Ping (zestyping) wrote,

Factville: a new project.

I'm starting a new open source project. It's something i've been thinking about for quite a while now, and have mentioned to people here and there. Let me tell you a bit about it.

Exhibit A: a book on gender differences

A little while ago, i wrote about a newspaper article in the SF Chronicle. The subject of the article was a new book by Louann Brizendine called The Female Brain. On the cover of the book is a brain-shaped mass of white plastic telephone cord, the old kind that comes in a long springy coil — a visual wisecrack depicting the book's central claim that women are born communicators ("excess testosterone shrinks the communications center").
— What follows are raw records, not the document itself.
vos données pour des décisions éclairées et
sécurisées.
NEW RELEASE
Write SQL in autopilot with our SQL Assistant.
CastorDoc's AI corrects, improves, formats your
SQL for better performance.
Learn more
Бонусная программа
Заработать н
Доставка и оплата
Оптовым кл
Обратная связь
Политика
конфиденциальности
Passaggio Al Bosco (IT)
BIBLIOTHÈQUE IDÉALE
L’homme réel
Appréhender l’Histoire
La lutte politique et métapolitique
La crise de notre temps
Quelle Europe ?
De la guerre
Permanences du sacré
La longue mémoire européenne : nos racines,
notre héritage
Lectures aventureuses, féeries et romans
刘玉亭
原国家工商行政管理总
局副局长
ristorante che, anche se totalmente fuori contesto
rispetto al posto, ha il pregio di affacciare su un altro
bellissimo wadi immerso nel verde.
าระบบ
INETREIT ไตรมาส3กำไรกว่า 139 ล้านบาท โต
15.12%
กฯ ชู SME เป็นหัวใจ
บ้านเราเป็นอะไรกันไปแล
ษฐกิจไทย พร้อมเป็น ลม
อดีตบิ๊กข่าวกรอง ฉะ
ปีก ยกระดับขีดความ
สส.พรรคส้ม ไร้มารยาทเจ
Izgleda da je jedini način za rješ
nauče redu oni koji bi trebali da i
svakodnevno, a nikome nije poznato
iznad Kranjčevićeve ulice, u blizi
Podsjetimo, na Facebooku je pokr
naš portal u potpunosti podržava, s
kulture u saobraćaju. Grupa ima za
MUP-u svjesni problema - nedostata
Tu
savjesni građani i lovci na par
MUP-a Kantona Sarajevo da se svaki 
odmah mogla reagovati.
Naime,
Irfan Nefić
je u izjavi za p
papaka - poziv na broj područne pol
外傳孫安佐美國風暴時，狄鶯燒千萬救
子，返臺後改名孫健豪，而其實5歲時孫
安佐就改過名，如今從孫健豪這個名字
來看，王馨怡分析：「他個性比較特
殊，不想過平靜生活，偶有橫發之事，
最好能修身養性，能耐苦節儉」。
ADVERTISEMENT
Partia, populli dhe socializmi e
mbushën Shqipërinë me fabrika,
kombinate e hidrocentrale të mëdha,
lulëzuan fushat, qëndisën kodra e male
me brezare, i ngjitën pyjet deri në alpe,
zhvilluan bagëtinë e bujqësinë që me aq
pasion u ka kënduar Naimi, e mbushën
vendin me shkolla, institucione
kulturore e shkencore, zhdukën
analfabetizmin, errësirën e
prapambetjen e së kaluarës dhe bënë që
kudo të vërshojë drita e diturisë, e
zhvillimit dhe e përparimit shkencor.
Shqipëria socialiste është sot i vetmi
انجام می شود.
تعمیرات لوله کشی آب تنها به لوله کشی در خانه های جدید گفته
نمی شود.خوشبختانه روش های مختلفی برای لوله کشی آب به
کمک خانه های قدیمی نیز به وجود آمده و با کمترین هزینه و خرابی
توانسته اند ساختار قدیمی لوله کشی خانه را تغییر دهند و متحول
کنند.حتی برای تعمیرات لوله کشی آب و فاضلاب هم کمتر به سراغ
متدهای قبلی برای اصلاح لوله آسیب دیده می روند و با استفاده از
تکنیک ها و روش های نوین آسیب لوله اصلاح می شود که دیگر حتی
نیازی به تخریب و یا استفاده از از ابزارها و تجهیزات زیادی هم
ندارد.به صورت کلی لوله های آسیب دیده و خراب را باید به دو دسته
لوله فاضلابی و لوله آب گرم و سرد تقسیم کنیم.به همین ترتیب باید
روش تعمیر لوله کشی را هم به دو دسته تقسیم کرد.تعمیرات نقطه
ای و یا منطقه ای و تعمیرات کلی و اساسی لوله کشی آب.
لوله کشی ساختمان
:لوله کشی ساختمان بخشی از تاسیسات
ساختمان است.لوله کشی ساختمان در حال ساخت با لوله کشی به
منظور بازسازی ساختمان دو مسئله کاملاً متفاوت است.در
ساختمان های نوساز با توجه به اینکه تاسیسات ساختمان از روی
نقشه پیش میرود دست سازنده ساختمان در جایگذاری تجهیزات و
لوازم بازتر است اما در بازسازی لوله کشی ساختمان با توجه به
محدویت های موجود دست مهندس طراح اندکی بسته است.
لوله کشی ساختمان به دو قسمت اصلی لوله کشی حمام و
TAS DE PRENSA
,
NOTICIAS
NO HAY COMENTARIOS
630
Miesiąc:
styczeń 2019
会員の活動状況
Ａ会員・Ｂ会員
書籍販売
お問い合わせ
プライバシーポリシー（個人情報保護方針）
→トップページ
The book jacket lists several gender stereotypes as bullet points. One of them is a specific numerical claim: A woman uses about 20,000 words per day while a man uses about 7,000. Other sources give a wide range of numbers, from "7,000 vs. 2,000" to "50,000 vs. 25,000". Perhaps a lot of people believe women are inherently more talkative. But there doesn't seem to be much evidence to back this up. Actually, a recent study suggests that men and women talk about equally much.

Nonetheless, Brizendine's claim was quoted all over the media. It made a huge impact (the book was a bestseller), and a considerable amount of time went by before it was debunked. To a casual observer, the claim probably doesn't even appear to be debunked at all: a reputable scientist says one thing, a little while later another scientist says the opposite — who's to say which is right? Another virtual throwing up of the hands, another shaking of heads, another anecdote about those silly academics who can never agree on anything.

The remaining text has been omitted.